Are Employment Tribunal fees making a comeback?

The introduction of employment tribunal fees in July 2013 led to a significant decrease in employment tribunal claims.

Despite those fees being quashed in 2017, following a decision by the Supreme Court, employment tribunal fees may now be making a comeback.

The 2013 – 2017 fee regime

Currently, when a claimant wishes to issue a claim in either the Employment Tribunal (ET) or Employment Appeal Tribunal (EAT), there is no requirement to pay a fee. However, a fairly complex fee regime was in place between July 2013 and July 2017.

  • For Type A claims, which covered simple disputes, an issue fee of £160 and a hearing fee of £230 was payable
  • For Type B claims, which covered more complex disputes, an issue fee of £250 and a hearing fee of £950 was payable
  • For an appeal to the EAT, a £400 issue fee and a £1,200 hearing fee was payable

The introduction of these fees led to a substantial fall in the number of claims brought to the ET. Case volumes fell by 53% in the first 12 months.

In July 2017, following the Supreme Court decision in R (Unison) v The Lord Chancellor, employment tribunal fees were quashed as it held that the fees were unlawful. They were held to be unaffordable and to make issuing low value claims futile, which effectively prevented access to justice.
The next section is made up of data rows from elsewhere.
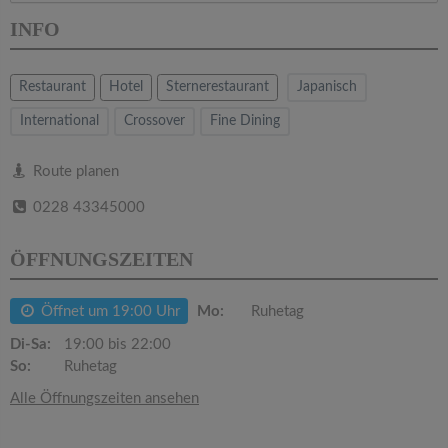
v
INFO
i
Restaurant
Hotel
Sternerestaurant
Japanisch
g
International
Crossover
Fine Dining
a
Route planen
0228 43345000
t
ÖFFNUNGSZEITEN
i
Öffnet um 19:00 Uhr
Mo:
Ruhetag
o
Di-Sa:
19:00 bis 22:00
So:
Ruhetag
n
Alle Öffnungszeiten ansehen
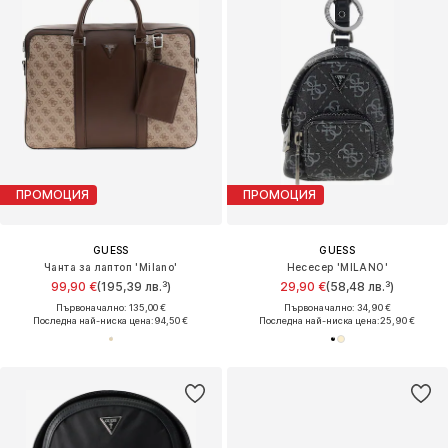
ПРОМОЦИЯ
ПРОМОЦИЯ
GUESS
GUESS
Чанта за лаптоп 'Milano'
Несесер 'MILANO'
99,90 €
(195,39 лв.³)
29,90 €
(58,48 лв.³)
Първоначално: 135,00 €
Първоначално: 34,90 €
Последна най-ниска цена:
94,50 €
Последна най-ниска цена:
25,90 €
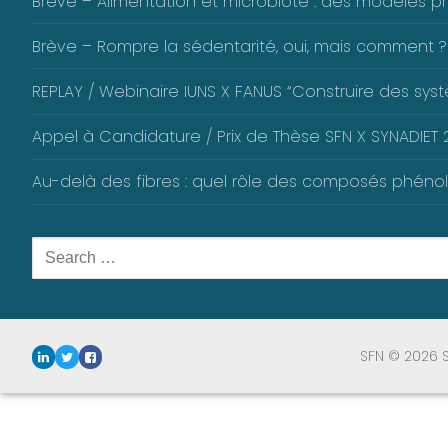
Brève – Alimentation et microbiote : des modèles pré
Brève – Rompre la sédentarité, oui, mais comment ?
REPLAY / Webinaire IUNS X FANUS “Construire des systè
Appel à Candidature / Prix de Thèse SFN X SYNADIET 2
Au-delà des fibres : quel rôle des composés phéno
Rechercher
:
SFN © 2026 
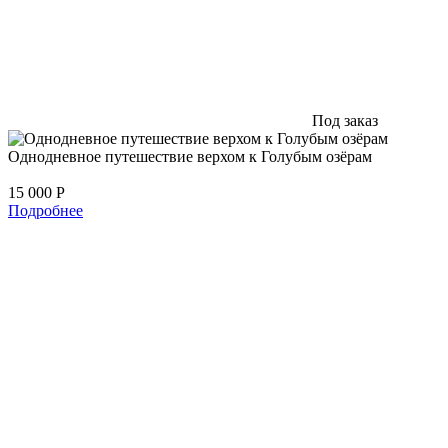
Под заказ
Однодневное путешествие верхом к Голубым озёрам
15 000
Р
Подробнее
The fee structure was also found to be indirectly discriminatory against women and individuals with protected characteristics. Since the fees were quashed, the number of claims issued in the ET has increased.Government consultation

On 29 January 2024, the Ministry of Justice (MoJ) launched a consultation on introducing a new fee for all ET claims and EAT appeals.
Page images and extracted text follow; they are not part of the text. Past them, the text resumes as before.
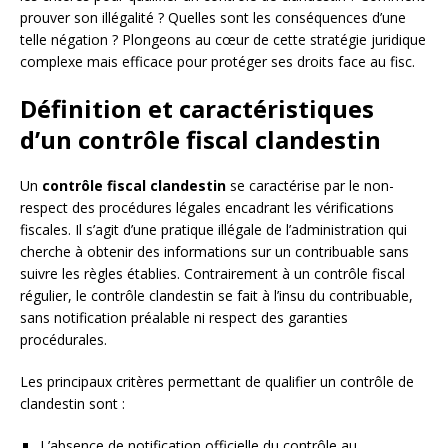
prouver son illégalité ? Quelles sont les conséquences d’une
telle négation ? Plongeons au cœur de cette stratégie juridique
complexe mais efficace pour protéger ses droits face au fisc.
Définition et caractéristiques
d’un contrôle fiscal clandestin
Un
contrôle fiscal clandestin
se caractérise par le non-
respect des procédures légales encadrant les vérifications
fiscales. Il s’agit d’une pratique illégale de l’administration qui
cherche à obtenir des informations sur un contribuable sans
suivre les règles établies. Contrairement à un contrôle fiscal
régulier, le contrôle clandestin se fait à l’insu du contribuable,
sans notification préalable ni respect des garanties
procédurales.
Les principaux critères permettant de qualifier un contrôle de
clandestin sont :
L’absence de notification officielle du contrôle au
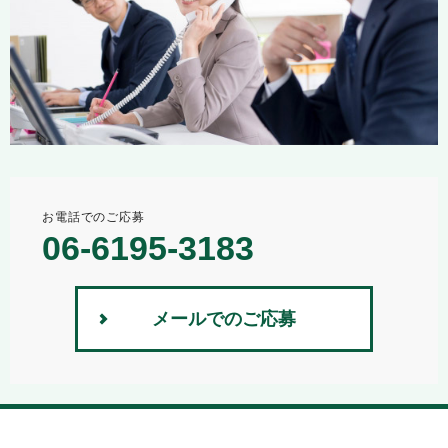
お電話でのご応募
06-6195-3183
メールでのご応募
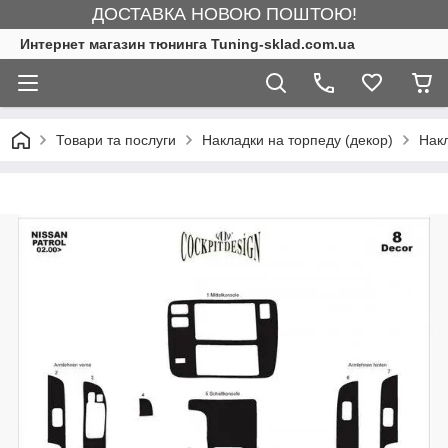
ДОСТАВКА НОВОЮ ПОШТОЮ!
Интернет магазин тюнинга Tuning-sklad.com.ua
Товари та послуги
Накладки на торпеду (декор)
Накл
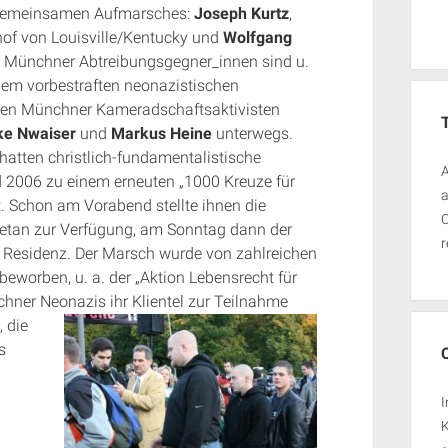
es gemeinsamen Aufmarsches:
Joseph Kurtz
,
hof von Louisville/Kentucky und
Wolfgang
r Münchner Abtreibungsgegner_innen sind u.
dem vorbestraften neonazistischen
 den Münchner Kameradschaftsaktivisten
ke Nwaiser
und
Markus Heine
unterwegs.
atten christlich-fundamentalistische
A
2006 zu einem erneuten „1000 Kreuze für
a
 Schon am Vorabend stellte ihnen die
O
ajetan zur Verfügung, am Sonntag dann der
r
 Residenz. Der Marsch wurde von zahlreichen
eworben, u. a. der „Aktion Lebensrecht für
chner Neonazis ihr Klientel zur Teilnahme
 die
s
I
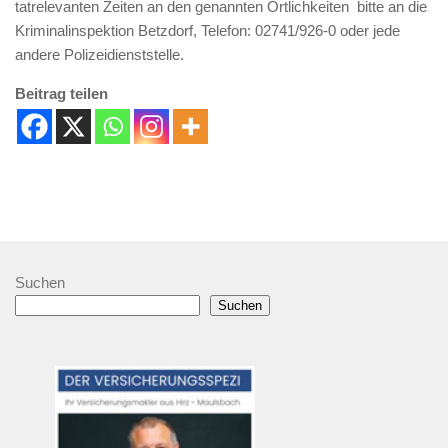
tatrelevanten Zeiten an den genannten Örtlichkeiten bitte an die
Kriminalinspektion Betzdorf, Telefon: 02741/926-0 oder jede
andere Polizeidienststelle.
Beitrag teilen
Suchen
Suchen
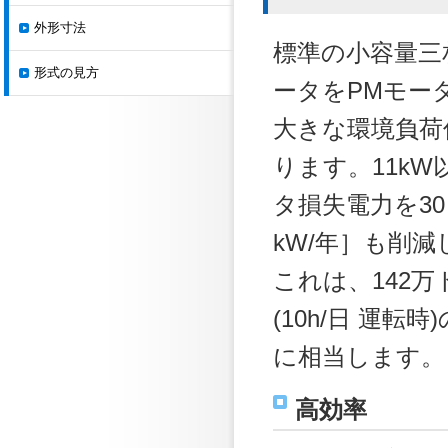
外形寸法
標準の小容量三
形式の見方
ータをPMモー
大きな環境負荷
ります。11kW
タ損失電力を30
kW/年］も削減
これは、142万
(10h/日 運転時
に相当します。
高効率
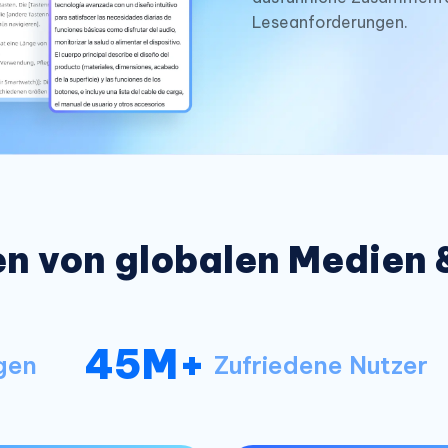
Leseanforderungen.
n von globalen Medien 
45M+
gen
Zufriedene Nutzer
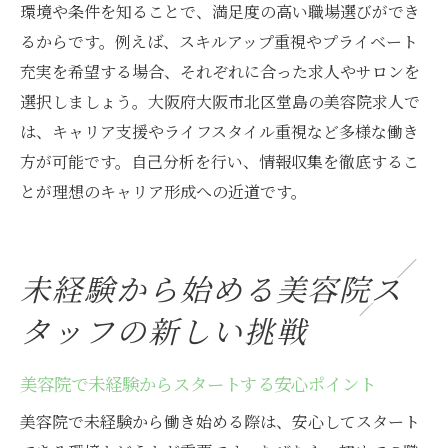
環境や条件を知ることで、満足度の高い職場選びができ
るからです。例えば、スキルアップ重視やプライベート
充実を希望する場合、それぞれに合った求人やサロンを
選択しましょう。大阪府大阪市北区堂島の美容院求人で
は、キャリア支援やライフスタイル重視など多様な働き
方が可能です。自己分析を行い、情報収集を徹底するこ
とが理想のキャリア形成への近道です。
未経験から始める美容院ス
タッフの新しい挑戦
美容院で未経験からスタートする安心ポイント
美容院で未経験から働き始める際は、安心してスタート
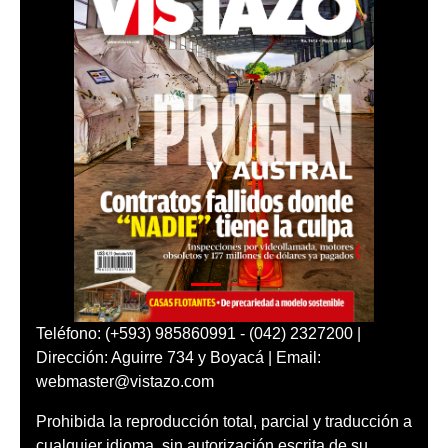
Teléfono: (+593) 985860991 - (042) 2327200 |
Dirección: Aguirre 734 y Boyacá | Email:
webmaster@vistazo.com
Prohibida la reproducción total, parcial y traducción a
cualquier idioma, sin autorización escrita de su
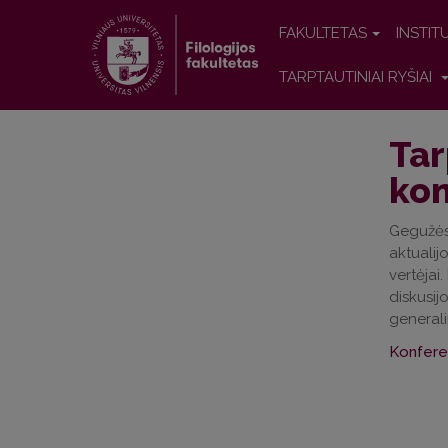
FAKULTETAS
INSTIT
TARPTAUTINIAI RYŠIAI
Tar
kon
Gegužės 
aktualij
vertėjai
diskusij
generali
Konfere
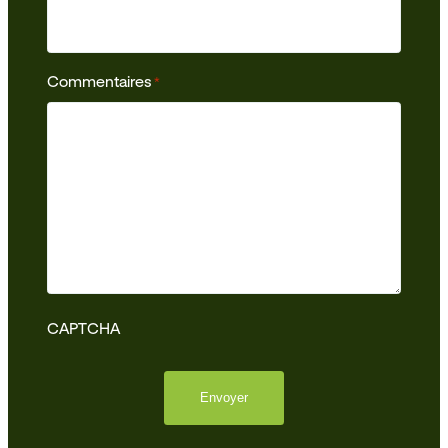
Commentaires
*
CAPTCHA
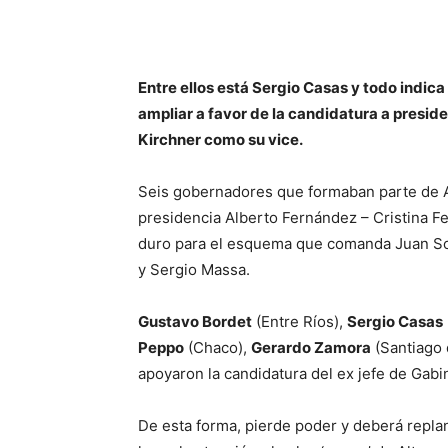
Entre ellos está Sergio Casas y todo indic
ampliar a favor de la candidatura a presid
Kirchner como su vice.
Seis gobernadores que formaban parte de Al
presidencia Alberto Fernández – Cristina F
duro para el esquema que comanda Juan Sch
y Sergio Massa.
Gustavo Bordet
(Entre Ríos),
Sergio Casas
Peppo
(Chaco),
Gerardo Zamora
(Santiago 
apoyaron la candidatura del ex jefe de Gabi
De esta forma, pierde poder y deberá replan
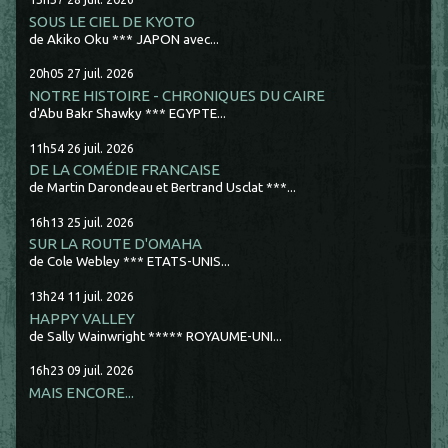
SOUS LE CIEL DE KYOTO
de Akiko Oku *** JAPON avec...
20h05
27
juil. 2026
NOTRE HISTOIRE - CHRONIQUES DU CAIRE
d'Abu Bakr Shawky *** EGYPTE...
11h54
26
juil. 2026
DE LA COMÉDIE FRANCAISE
de Martin Darondeau et Bertrand Usclat ***...
16h13
25
juil. 2026
SUR LA ROUTE D'OMAHA
de Cole Webley *** ETATS-UNIS...
13h24
11
juil. 2026
HAPPY VALLEY
de Sally Wainwright ***** ROYAUME-UNI...
16h23
09
juil. 2026
MAIS ENCORE...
If introduced, a fee of £55 will be payable on presenting a claim to an ET or lodging an appeal with the EAT. In contrast to the 2013 – 2017 regime, claimants will not be required to pay an additional hearing fee.

The MoJ has taken into account the outcome of the Supreme Court case and commented: “The Ministry of Justice recognises that the fees introduced in 2013 did not strike the right balance between meeting the policy objective for claimants to meet some of the costs of the ET and EAT and protecting access to justice.
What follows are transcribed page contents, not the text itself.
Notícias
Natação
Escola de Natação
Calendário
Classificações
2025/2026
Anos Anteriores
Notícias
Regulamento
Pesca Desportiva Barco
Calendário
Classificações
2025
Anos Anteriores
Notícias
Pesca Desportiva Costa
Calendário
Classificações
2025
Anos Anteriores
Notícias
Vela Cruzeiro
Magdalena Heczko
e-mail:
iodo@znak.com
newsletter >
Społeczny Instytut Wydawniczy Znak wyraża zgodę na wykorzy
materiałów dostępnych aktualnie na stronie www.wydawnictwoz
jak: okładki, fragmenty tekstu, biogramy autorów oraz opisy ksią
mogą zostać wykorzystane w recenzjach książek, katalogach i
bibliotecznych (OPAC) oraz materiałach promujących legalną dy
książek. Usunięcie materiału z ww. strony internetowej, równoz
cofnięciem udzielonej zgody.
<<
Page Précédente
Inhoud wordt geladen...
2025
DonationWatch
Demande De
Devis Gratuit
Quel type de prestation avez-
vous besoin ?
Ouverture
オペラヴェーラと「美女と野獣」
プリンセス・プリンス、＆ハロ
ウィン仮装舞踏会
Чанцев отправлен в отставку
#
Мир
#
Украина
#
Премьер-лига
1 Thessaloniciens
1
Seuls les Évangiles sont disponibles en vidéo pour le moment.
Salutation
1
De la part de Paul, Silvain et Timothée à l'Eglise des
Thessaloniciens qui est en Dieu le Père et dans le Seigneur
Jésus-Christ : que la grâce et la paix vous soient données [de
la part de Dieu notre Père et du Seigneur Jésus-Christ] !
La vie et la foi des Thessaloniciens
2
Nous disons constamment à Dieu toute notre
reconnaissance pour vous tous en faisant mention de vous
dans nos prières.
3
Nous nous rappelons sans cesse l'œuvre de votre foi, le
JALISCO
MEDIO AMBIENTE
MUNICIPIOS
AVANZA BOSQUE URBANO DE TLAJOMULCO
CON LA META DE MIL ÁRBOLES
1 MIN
“Therefore, in developing the fee proposal subject to this public consultation, careful consideration has been given to the lessons learned following the Supreme Court judgment, especially in relation to affordability, proportionality and simplicity as the three key principles underpinning a fair and balanced approach to setting fees in the ET and the EAT.”

The MoJ states that it has endeavoured to ensure that the fees proposed in the consultation are proportionate and affordable. If the fees are introduced, a fee remission scheme (Help with Fees) will be available to provide individuals on low income and with little to no savings, with financial support towards the cost of paying the fee. The consultation closes on 25 March 2024 and the consultation suggests that, if implemented, fees may become payable again from November 2024. Comment

It is not surprising that the government is revisiting the prospect of introducing ET fees given that fees are charged in other courts and tribunals.

In addition, the MoJ reports that the cost of administering the tribunal services (around £80 million in 2022/23) is borne entirely by the taxpayer and that there is a further cost to the taxpayer for ACAS conciliation services.

The MoJ’s rationale for the introduction of fees is that it is intended to relieve some of the cost to the general taxpayer by requiring tribunal users to pay for the tribunal system, where they can afford to do so. 

If fees are introduced at the level being considered by the MoJ, it’s unlikely that we will see the same reduction in claims as we did in 2013.

However, the MoJ does comment that modest fees may incentivise parties to settle their disputes early through ACAS without the need for claims to be brought to an ET. This would not only add value for taxpayer money that is spent on providing this service, but also help alleviate some of the pressures the ETs are currently facing.

For forecasting purposes, the MoJ has estimated that there will be a 20% reduction in claims issued.